O índice Ibovespa, onde estão listadas as ações das principais empresas do país, afundou 10,47%, ao fim de 20 minutos de sessão, o que levou àquela tomada de decisão.

Entre as maiores quedas, a do setor financeiro, que é aquele que tem o maior peso no índice. O Banco do Brasil patina 18,51%. As ações preferenciais do Itaú Unibanco e do Bradesco também estão a ressentir-se: 13,21% e 11,83%. Já as ações preferenciais da Petrobras, a petrolífera brasileira, caem 12,29%.

Depois de ter sido retomada a negociação, e pelas 15:30 de Lisboa, a queda da bolsa brasileira estava ainda acima dos 8%. No gráfico seguinte, da Reuters, é possível ver o recuo pronunciado de hoje, face aos últimos cinco dias.

Reuters

A moeda brasileira, o real, também está a derrapar bastante, 8,82%, face ao dólar. Em ambos os casos, tudo por causa deste escândalo que foi noticiado pelo jornal O Globo.

Entretanto, o Banco Central do Brasil está a acompanhar o impacto das notícias que dão conta que o presidente Michel Temer deu o seu aval a tentativas de subornar uma possível testemunha na importante investigação de corrupção Lava Jato.

O Banco Central está a acompanhar de perto as informações divulgadas recentemente pelos media e actuará para manter o pleno funcionamento dos mercados. Tal acompanhamento e acção estão focados no bom funcionamento dos mercados. Não há relação directa e mecânica com a política monetária, que permanecerá focada nos seus objectivos tradicionais", cita a Reuters.

Temer terá sido gravado pelos donos da empresa JBS, uma as maiores produtoras de proteína animal do mundo, autorizando o pagamento de um suborno ao ex-deputado Eduardo Cunha.

A gravação

A gravação citada pelo jornal brasileiro foi feita pelo empresário Joesley Batista num encontro que teve com Michel Temer no Palácio do Jaburu, residência oficial do Presidente brasileiro, no dia 7 de março.

Joesley Batista disse ao chefe de Estado brasileiro que estava a dar ao ex-deputado Eduardo Cunha e ao operador financeiro Lúcio Funaro uma mesada na prisão, para eles ficarem calados. Segundo o jornal, Michel Temer terá respondido: "Tem que manter isso, viu".

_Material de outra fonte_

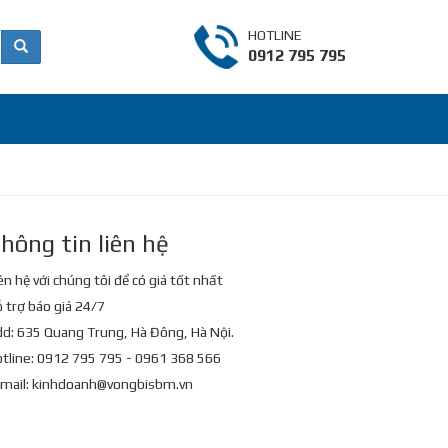
HOTLINE
0912 795 795
hông tin liên hệ
ên hệ với chúng tôi để có giá tốt nhất
 trợ báo giá 24/7
d: 635 Quang Trung, Hà Đông, Hà Nội.
tline: 0912 795 795 - 0961 368 566
mail:
kinhdoanh@vongbisbm.vn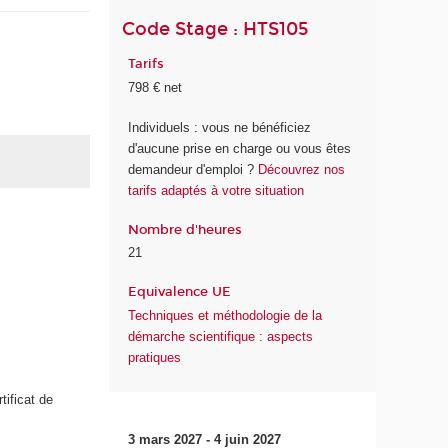
Code Stage : HTS105
Tarifs
798 € net
Individuels : vous ne bénéficiez
d'aucune prise en charge ou vous êtes
demandeur d'emploi ?
Découvrez nos
tarifs adaptés à votre situation
Nombre d'heures
21
Equivalence UE
Techniques et méthodologie de la
démarche scientifique : aspects
pratiques
tificat de
3 mars 2027 - 4 juin 2027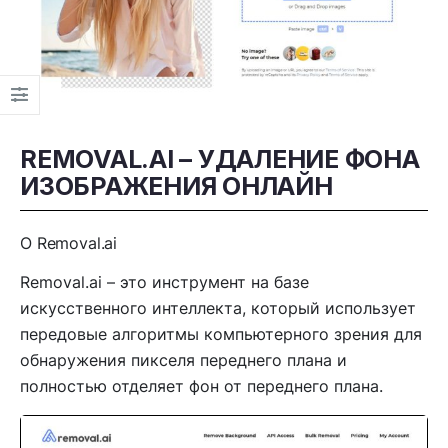
REMOVAL.AI – УДАЛЕНИЕ ФОНА
ИЗОБРАЖЕНИЯ ОНЛАЙН
О Removal.ai
Removal.ai – это инструмент на базе
искусственного интеллекта, который использует
передовые алгоритмы компьютерного зрения для
обнаружения пикселя переднего плана и
полностью отделяет фон от переднего плана.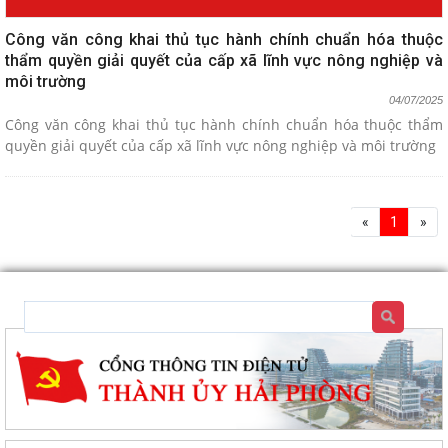
Công văn công khai thủ tục hành chính chuẩn hóa thuộc
thẩm quyền giải quyết của cấp xã lĩnh vực nông nghiệp và
môi trường
04/07/2025
Công văn công khai thủ tục hành chính chuẩn hóa thuộc thẩm
quyền giải quyết của cấp xã lĩnh vực nông nghiệp và môi trường
«
1
»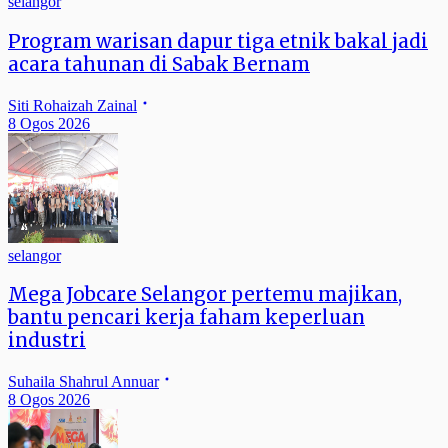
selangor
Program warisan dapur tiga etnik bakal jadi
acara tahunan di Sabak Bernam
Siti Rohaizah Zainal
8 Ogos 2026
selangor
Mega Jobcare Selangor pertemu majikan,
bantu pencari kerja faham keperluan
industri
Suhaila Shahrul Annuar
8 Ogos 2026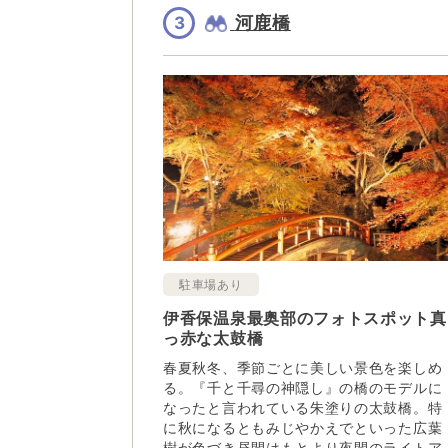
河鹿橋
3
駐車場あり
伊香保温泉最奥部のフォトスポット真
っ赤な太鼓橋
春夏秋冬、季節ごとに美しい景色を楽しめ
る。『千と千尋の神隠し』の橋のモデルに
なったと言われている朱塗りの太鼓橋。特
に秋になるともみじやかえでといった広葉
樹が色づき昼間はもとより夜間のライトア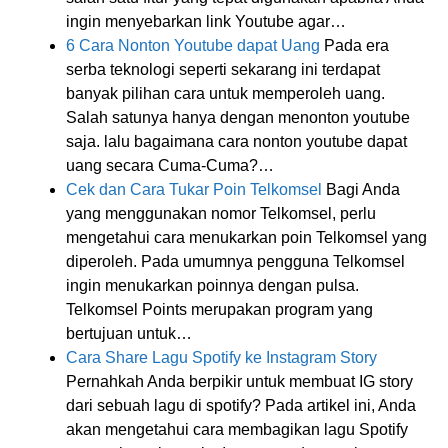
ingin menyebarkan link Youtube agar…
6 Cara Nonton Youtube dapat Uang
Pada era
serba teknologi seperti sekarang ini terdapat
banyak pilihan cara untuk memperoleh uang.
Salah satunya hanya dengan menonton youtube
saja. lalu bagaimana cara nonton youtube dapat
uang secara Cuma-Cuma?…
Cek dan Cara Tukar Poin Telkomsel
Bagi Anda
yang menggunakan nomor Telkomsel, perlu
mengetahui cara menukarkan poin Telkomsel yang
diperoleh. Pada umumnya pengguna Telkomsel
ingin menukarkan poinnya dengan pulsa.
Telkomsel Points merupakan program yang
bertujuan untuk…
Cara Share Lagu Spotify ke Instagram Story
Pernahkah Anda berpikir untuk membuat IG story
dari sebuah lagu di spotify? Pada artikel ini, Anda
akan mengetahui cara membagikan lagu Spotify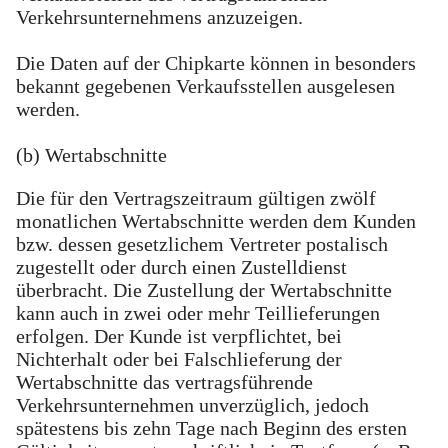
Verkehrsunternehmens anzuzeigen.
Die Daten auf der Chipkarte können in besonders
bekannt gegebenen Verkaufsstellen ausgelesen
werden.
(b) Wertabschnitte
Die für den Vertragszeitraum gültigen zwölf
monatlichen Wertabschnitte werden dem Kunden
bzw. dessen gesetzlichem Vertreter postalisch
zugestellt oder durch einen Zustelldienst
überbracht. Die Zustellung der Wertabschnitte
kann auch in zwei oder mehr Teillieferungen
erfolgen. Der Kunde ist verpflichtet, bei
Nichterhalt oder bei Falschlieferung der
Wertabschnitte das vertragsführende
Verkehrsunternehmen unverzüglich, jedoch
spätestens bis zehn Tage nach Beginn des ersten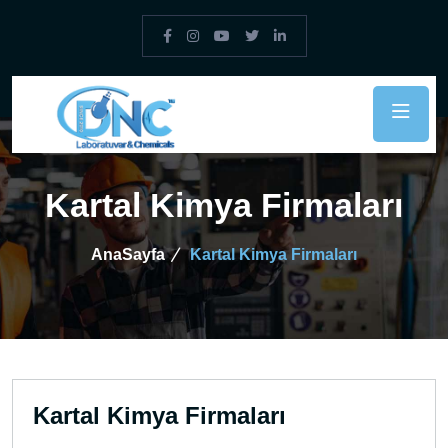
Kartal Kimya Firmaları
AnaSayfa
Kartal Kimya Firmaları
Kartal Kimya Firmaları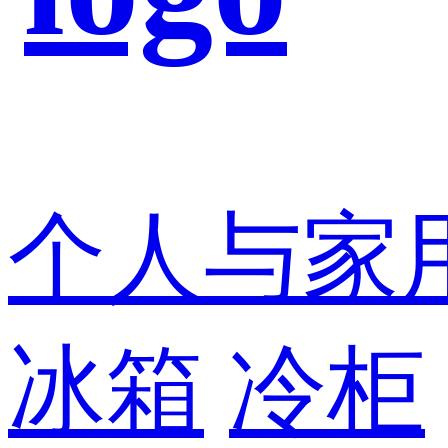
个人与家
冰箱
冷柜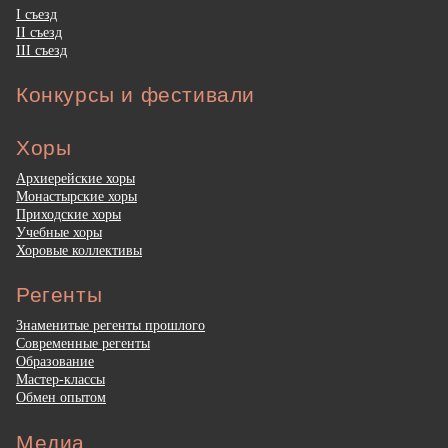
I съезд
II съезд
III съезд
Конкурсы и фестивали
Хоры
Архиерейские хоры
Монастырские хоры
Приходские хоры
Учебные хоры
Хоровые коллективы
Регенты
Знаменитые регенты прошлого
Современные регенты
Образование
Мастер-классы
Обмен опытом
Медиа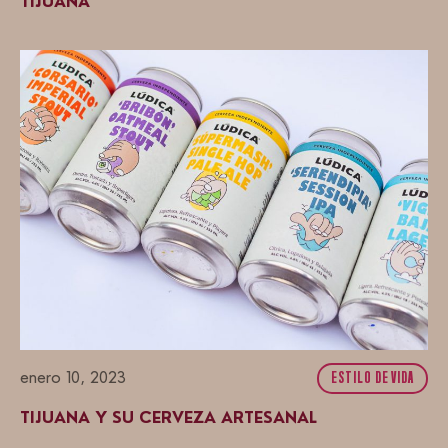
TIJUANA
enero 10, 2023
ESTILO DE VIDA
TIJUANA Y SU CERVEZA ARTESANAL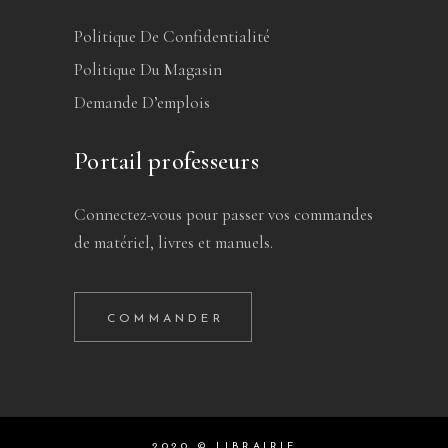
Politique De Confidentialité
Politique Du Magasin
Demande D’emplois
Portail professeurs
Connectez-vous pour passer vos commandes
de matériel, livres et manuels.
COMMANDER
2020 © LIBRAIRIE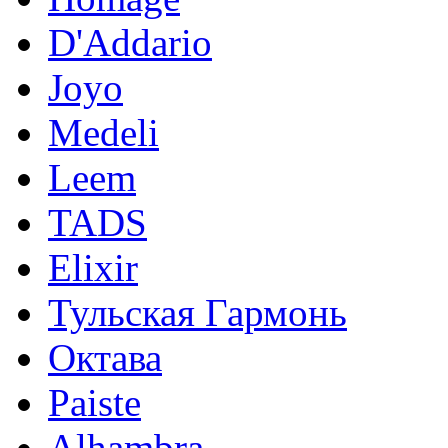
D'Addario
Joyo
Medeli
Leem
TADS
Elixir
Тульская Гармонь
Октава
Paiste
Alhambra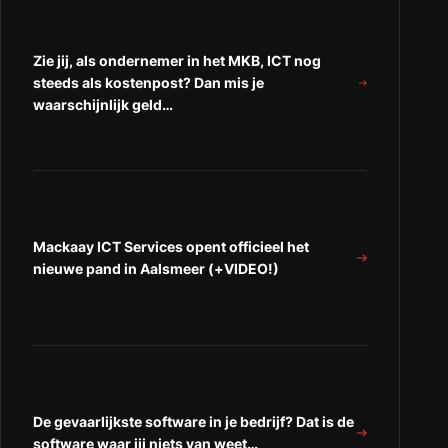
taken
om
om
om
nu
nu
nu
op
op
Zie jij, als ondernemer in het MKB, ICT nog
op
te
te
steeds als kostenpost? Dan mis je
te
pakken!”
pakken!”
waarschijnlijk geld…
pakken!
op
op
“Facebook”
“LinkedIn”
Mackaay ICT Services opent officieel het
nieuwe pand in Aalsmeer (+VIDEO!)
De gevaarlijkste software in je bedrijf? Dat is de
software waar jij niets van weet…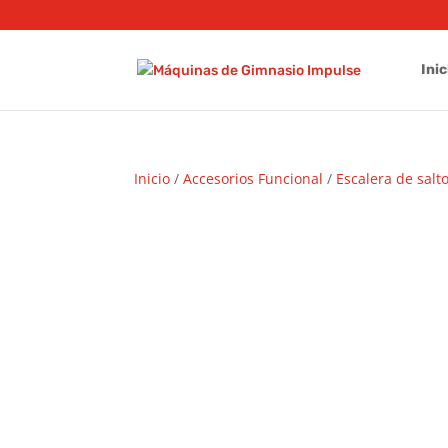
Inic
Inicio
/
Accesorios Funcional
/
Escalera de salt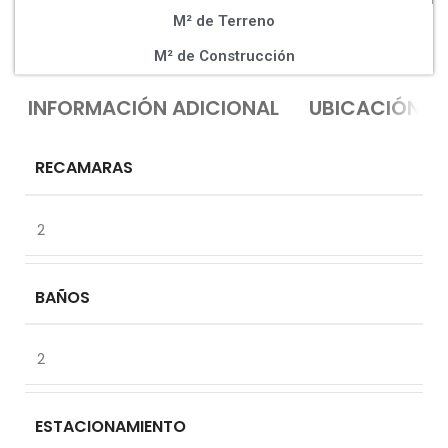
M² de Terreno
M² de Construcción
INFORMACIÓN ADICIONAL
UBICACIÓN
RECAMARAS
2
BAÑOS
2
ESTACIONAMIENTO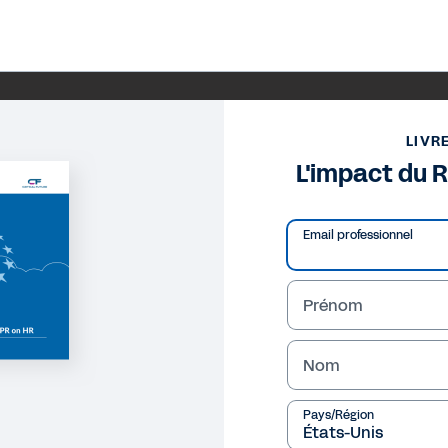
LIVR
L'impact du 
Email professionnel
Prénom
Nom
Pays/Région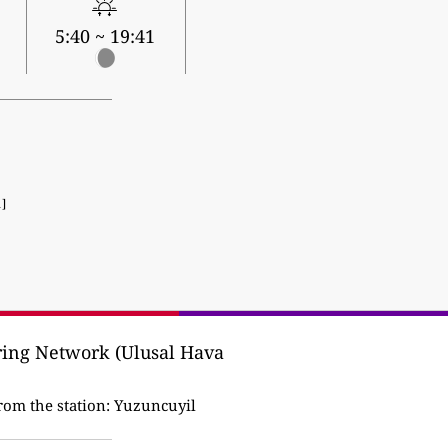
5:40 ~ 19:41
1]
ring Network (Ulusal Hava
rom the station:
Yuzuncuyil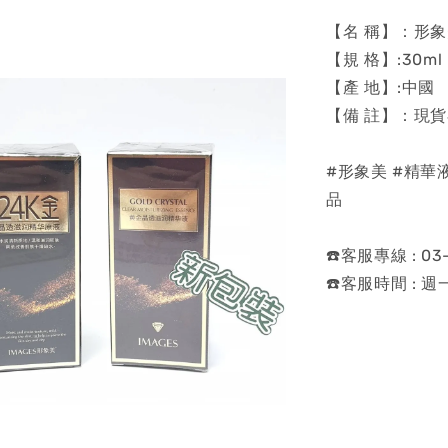
【名 稱】：形象
【規 格】:30ml
【產 地】:中國
【備 註】：現
#形象美 #精華液
品
☎️客服專線 : 03-
☎️客服時間 : 週一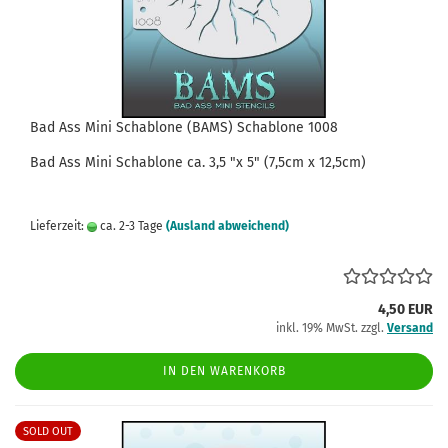
Bad Ass Mini Schablone (BAMS) Schablone 1008
Bad Ass
Mini
Schablone
ca.
3,5
"x 5" (7,5cm x 12,5cm)
Lieferzeit:
ca. 2-3 Tage
(Ausland abweichend)
4,50 EUR
inkl. 19% MwSt. zzgl.
Versand
IN DEN WARENKORB
SOLD OUT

No seu depoimento aos procuradores, Joesley Batista afirmou que não foi Michel Temer quem determinou o pagamento em troca do silêncio do ex-deputado Eduardo Cunha, mas disse que o Presidente tinha pleno conhecimento da operação, apelidada por ele de "cala-boca".

Michel Temer já veio negar a acusação através de um comunicado divulgado na noite de quarta-feira pelo Palácio do Planalto, que "jamais solicitou pagamentos para obter o silêncio de ex-deputado Eduardo Cunha".

Entretanto, o deputado brasileiro Alessandro Molon, do partido Rede, já formalizou um pedido de destituição contra o Presidente do Brasil, na Secretaria-Geral da Câmara Baixa do parlamento. O presidente brasileiro arrisca-se ao mesmo processo de impeachment que destituiu Dilma Rousseff e que o levou a ele à presidência.